» **What to produce**
Starting at the first line of the data and ending at the line with "algumas sugestões para deixarmos a casa", copy each line exactly. Include both of those lines, but no pictures.

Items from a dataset
..........
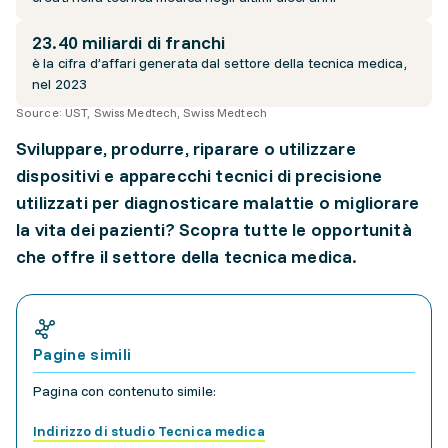
23.40 miliardi di franchi
è la cifra d’affari generata dal settore della tecnica medica,
nel 2023
Source:
UST, Swiss Medtech, Swiss Medtech
Sviluppare, produrre, riparare o utilizzare
dispositivi e apparecchi tecnici di precisione
utilizzati per diagnosticare malattie o migliorare
la vita dei pazienti? Scopra tutte le opportunità
che offre il settore della tecnica medica.
Pagine simili
Pagina con contenuto simile:
Indirizzo di studio Tecnica medica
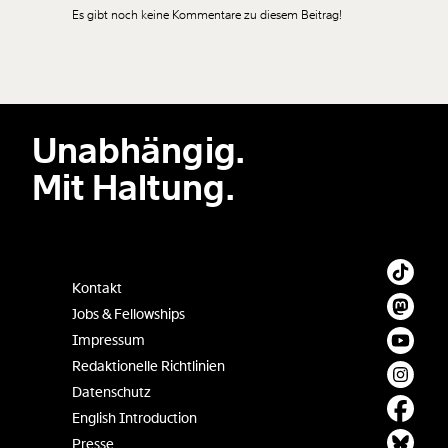
Es gibt noch keine Kommentare zu diesem Beitrag!
Neuen Kommentar hinzufügen
Unabhängig.
Der Inhalt dieses Feldes wird nicht öffentlich zugänglich angezeigt.
Mit Haltung.
Kontakt
Jobs & Fellowships
Impressum
Redaktionelle Richtlinien
Datenschutz
English Introduction
Presse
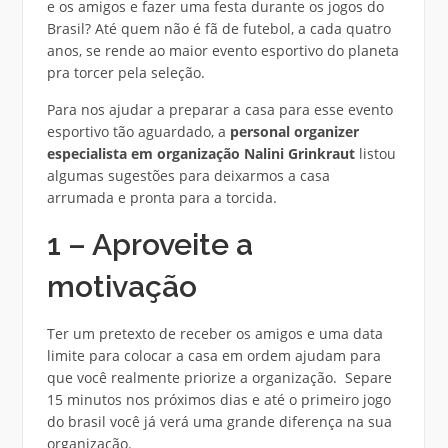
e os amigos e fazer uma festa durante os jogos do
Brasil? Até quem não é fã de futebol, a cada quatro
anos, se rende ao maior evento esportivo do planeta
pra torcer pela seleção.
Para nos ajudar a preparar a casa para esse evento
esportivo tão aguardado, a
personal organizer
especialista em organização Nalini Grinkraut
listou
algumas sugestões para deixarmos a casa
arrumada e pronta para a torcida.
1 – Aproveite a
motivação
Ter um pretexto de receber os amigos e uma data
limite para colocar a casa em ordem ajudam para
que você realmente priorize a organização. Separe
15 minutos nos próximos dias e até o primeiro jogo
do brasil você já verá uma grande diferença na sua
organização.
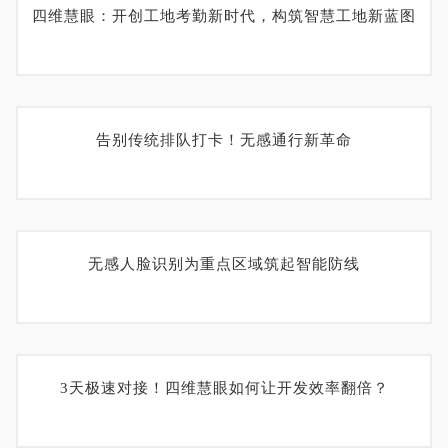
四维慧眼：开创工地考勤新时代，构筑智慧工地新蓝图
告别传统排队打卡！无感通行新革命
无感人脸识别为重点区域筑起智能防线
3天极速对接！四维慧眼如何让开发效率翻倍？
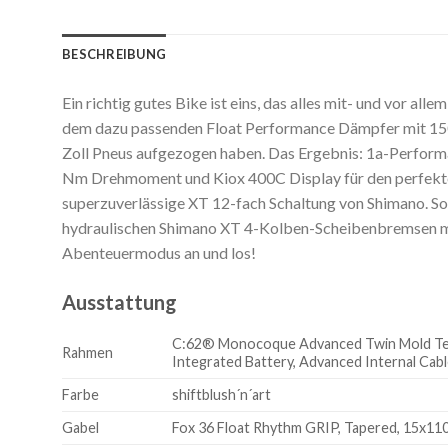
BESCHREIBUNG
Ein richtig gutes Bike ist eins, das alles mit- und vor
dem dazu passenden Float Performance Dämpfer mit 15
Zoll Pneus aufgezogen haben. Das Ergebnis: 1a-Performa
Nm Drehmoment und Kiox 400C Display für den perfekten 
superzuverlässige XT 12-fach Schaltung von Shimano. So v
hydraulischen Shimano XT 4-Kolben-Scheibenbremsen mit 
Abenteuermodus an und los!
Ausstattung
C:62® Monocoque Advanced Twin Mold Techno
Rahmen
Integrated Battery, Advanced Internal Cab
Farbe
shiftblush´n´art
Gabel
Fox 36 Float Rhythm GRIP, Tapered, 15x11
..........
» **Answer area**
23.40 miliardi di franchi
è la cifra d’affari generata dal settore della tecnica medica,
nel 2023
Source:
UST, Swiss Medtech, Swiss Medtech
Sviluppare, produrre, riparare o utilizzare
dispositivi e apparecchi tecnici di precisione
utilizzati per diagnosticare malattie o migliorare
la vita dei pazienti? Scopra tutte le opportunità
che offre il settore della tecnica medica.
Pagine simili
Pagina con contenuto simile:
Indirizzo di studio Tecnica medica
Es gibt noch keine Kommentare zu diesem Beitrag!
Neuen Kommentar hinzufügen
Unabhängig.
Der Inhalt dieses Feldes wird nicht öffentlich zugänglich angezeigt.
Mit Haltung.
Kontakt
Jobs & Fellowships
Impressum
Redaktionelle Richtlinien
Datenschutz
English Introduction
Presse
e os amigos e fazer uma festa durante os jogos do
Brasil? Até quem não é fã de futebol, a cada quatro
anos, se rende ao maior evento esportivo do planeta
pra torcer pela seleção.
Para nos ajudar a preparar a casa para esse evento
esportivo tão aguardado, a
personal organizer
especialista em organização Nalini Grinkraut
listou
algumas sugestões para deixarmos a casa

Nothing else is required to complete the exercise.